Could you restate the data below word for word, without its pictures?

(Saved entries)
_ _ _ _ _ _ _

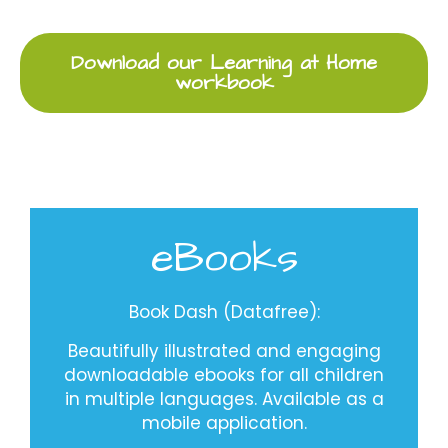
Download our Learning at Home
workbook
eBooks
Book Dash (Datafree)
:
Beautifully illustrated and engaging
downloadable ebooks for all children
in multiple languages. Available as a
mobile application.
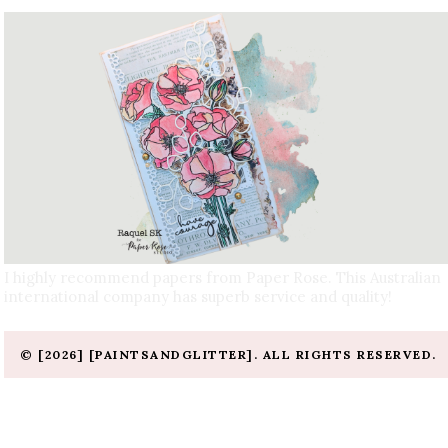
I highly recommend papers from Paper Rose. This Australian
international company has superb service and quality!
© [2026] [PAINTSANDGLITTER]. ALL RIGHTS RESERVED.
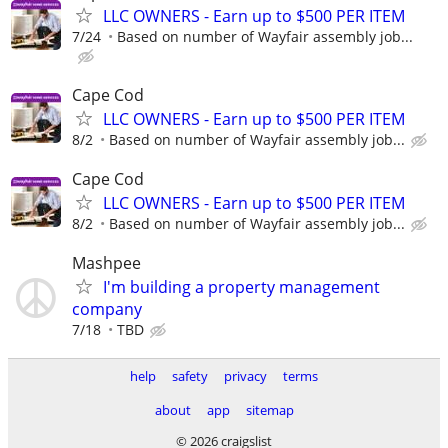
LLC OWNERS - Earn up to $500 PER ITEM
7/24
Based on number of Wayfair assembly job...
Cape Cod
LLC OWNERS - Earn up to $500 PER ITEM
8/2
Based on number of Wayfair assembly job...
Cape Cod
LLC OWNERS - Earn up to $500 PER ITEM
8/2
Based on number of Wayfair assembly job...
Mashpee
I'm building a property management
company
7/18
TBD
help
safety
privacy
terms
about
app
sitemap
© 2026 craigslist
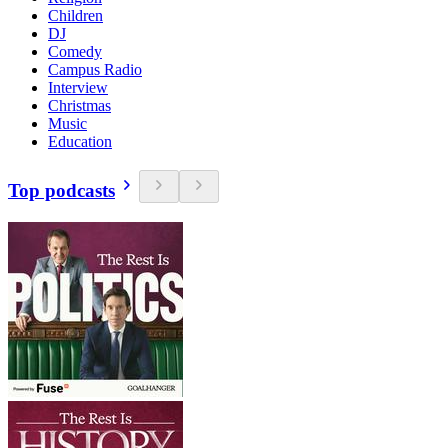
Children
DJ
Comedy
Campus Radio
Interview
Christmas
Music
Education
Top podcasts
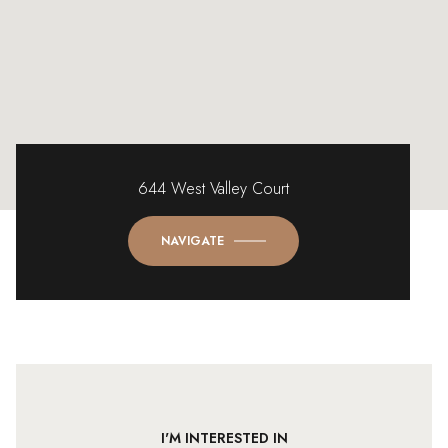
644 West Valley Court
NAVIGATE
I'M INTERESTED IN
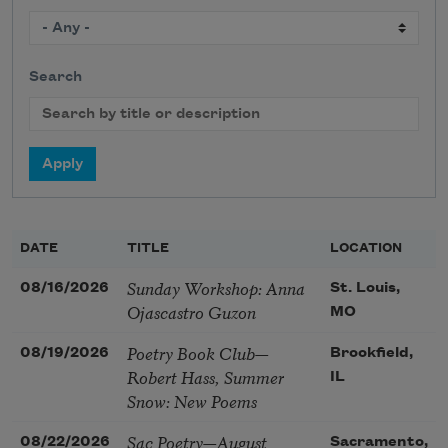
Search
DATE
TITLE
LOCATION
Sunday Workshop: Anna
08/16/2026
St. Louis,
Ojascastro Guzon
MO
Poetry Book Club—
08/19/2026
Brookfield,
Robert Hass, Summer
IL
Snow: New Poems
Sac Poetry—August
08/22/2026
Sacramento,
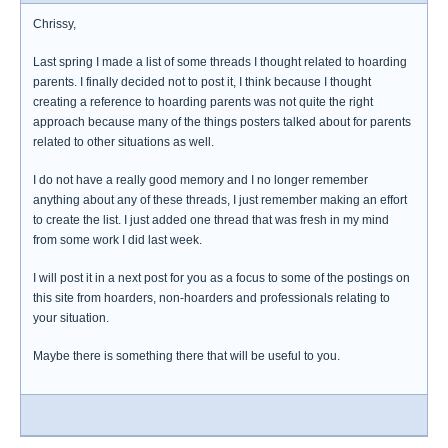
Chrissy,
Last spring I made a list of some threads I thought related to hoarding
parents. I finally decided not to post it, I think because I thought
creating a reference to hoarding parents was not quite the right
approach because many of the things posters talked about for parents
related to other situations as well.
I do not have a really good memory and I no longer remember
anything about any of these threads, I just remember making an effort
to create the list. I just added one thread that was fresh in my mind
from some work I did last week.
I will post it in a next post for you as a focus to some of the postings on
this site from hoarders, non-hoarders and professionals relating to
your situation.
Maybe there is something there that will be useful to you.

_ _ _ _ _ _ _

**PROBLEM SOLUTION**.
Download our Learning at Home
workbook
eBooks
Book Dash (Datafree)
:
Beautifully illustrated and engaging
downloadable ebooks for all children
in multiple languages. Available as a
mobile application.
I highly recommend papers from Paper Rose. This Australian
international company has superb service and quality!
© [2026] [PAINTSANDGLITTER]. ALL RIGHTS RESERVED.
LLC OWNERS - Earn up to $500 PER ITEM
7/24
Based on number of Wayfair assembly job...
Cape Cod
LLC OWNERS - Earn up to $500 PER ITEM
8/2
Based on number of Wayfair assembly job...
Cape Cod
LLC OWNERS - Earn up to $500 PER ITEM
8/2
Based on number of Wayfair assembly job...
Mashpee
I'm building a property management
company
7/18
TBD
help
safety
privacy
terms
about
app
sitemap
© 2026 craigslist
Children
DJ
Comedy
Campus Radio
Interview
Christmas
Music
Education
Top podcasts
644 West Valley Court
NAVIGATE
I'M INTERESTED IN
Search
DATE
TITLE
LOCATION
Sunday Workshop: Anna
08/16/2026
St. Louis,
Ojascastro Guzon
MO
Poetry Book Club—
08/19/2026
Brookfield,
Robert Hass, Summer
IL
Snow: New Poems
Sac Poetry—August
08/22/2026
Sacramento,
Chrissy,
Last spring I made a list of some threads I thought related to hoarding
parents. I finally decided not to post it, I think because I thought
creating a reference to hoarding parents was not quite the right
approach because many of the things posters talked about for parents
related to other situations as well.
I do not have a really good memory and I no longer remember
anything about any of these threads, I just remember making an effort
to create the list. I just added one thread that was fresh in my mind
from some work I did last week.
I will post it in a next post for you as a focus to some of the postings on
this site from hoarders, non-hoarders and professionals relating to
your situation.
Maybe there is something there that will be useful to you.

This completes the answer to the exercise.